Author Topic: Second hard drive disappears  (Read 1276 times)

Howdy fellers
I bought a craigslist tier computer off of craigslist earlier this year.
Despite only half of the 8gb of ram working, I decided to keep the computer instead of taking up the guy's offer to return it for a full refund. Smart.

Anyway, it has a 250gb HDD for the OS and program files, and a 1TB HDD where I install games and keep video recordings etc.
Recently the terabyte hard drive has been deciding to disappear while I'm using it. In the middle of, say, Garry's Mod the game will crash because its on the hard drive that no longer exists.

Every time I reboot the computer the hard drive sticks around for awhile, but usually after an hour or two it goes away.
Any of you guys know what's going on?

Make sure everything is connected well inside the computer. The SATA to the motherboard and hard drive, power connector to the hard drive, etc.

I've been reconnecting HDD to PSU a few times, but I don't believe I've checked the HDD to mobo connection.
I'll check.

I have no idea if this relates to your issue but when I got my computer my secondary hard drive was disappearing due to the power plan setting "Turn off hard disk after x amount of minutes idle" was on and set to ~22 minutes by default.

What operating system were you using? I was using windows 7 and it was under the "Advanced Power Plan Settings"

run a disk check program after following the suggestions already posted in this thread

I had the same problem and it was just loose connections

I've checked the connections, done the power setting thing, and ran chkdsk more than a few times but that was only when the computer essentially made me do it on a restart.
Maybe if I initiate it myself I'll get better results.

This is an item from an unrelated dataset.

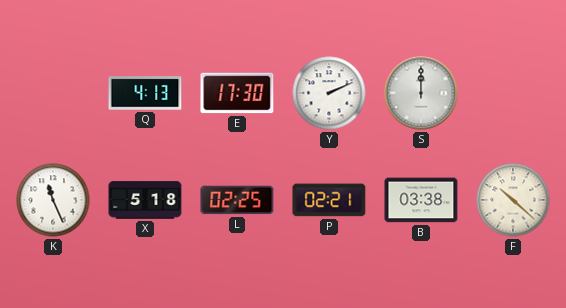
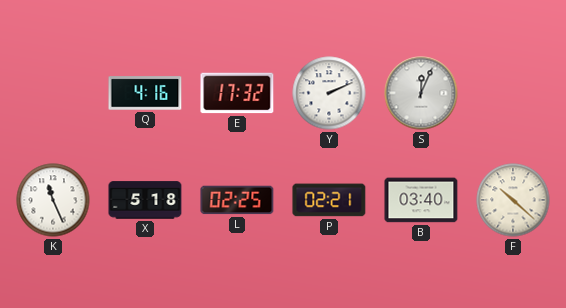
Q: 4:13 -> 4:16
E: 17:30 -> 17:32
S: 12:00 -> 12:04
B: 03:38 -> 03:40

leave the computer open, wait for the hdd to disappear, unplug it and plug it back in during operation and see what happens

leave the computer open, wait for the hdd to disappear, unplug it and plug it back in during operation and see what happens
isn't this a bad thing to do tho


note: i mean unplug the data sata/ide cable, not the power cable

not if its disappearing
Even if it's not registering, for all we know right now it could still be reading or writing. Doing what you suggested is a terrible idea.

reading and writing what
if its not being told to do anything by the operating system, what is it doing?

reading and writing what
if its not being told to do anything by the operating system, what is it doing?
I was going to argue against this but I noticed that only my main drive had frequent write-read stuff going on, the rest of my drives stayed at 0%

reading and writing what
if its not being told to do anything by the operating system, what is it doing?
If it's doing anything at all and he unplugs it, there's a high risk he'll corrupt data on the drive. What exactly were you hoping to find out by getting him to do that?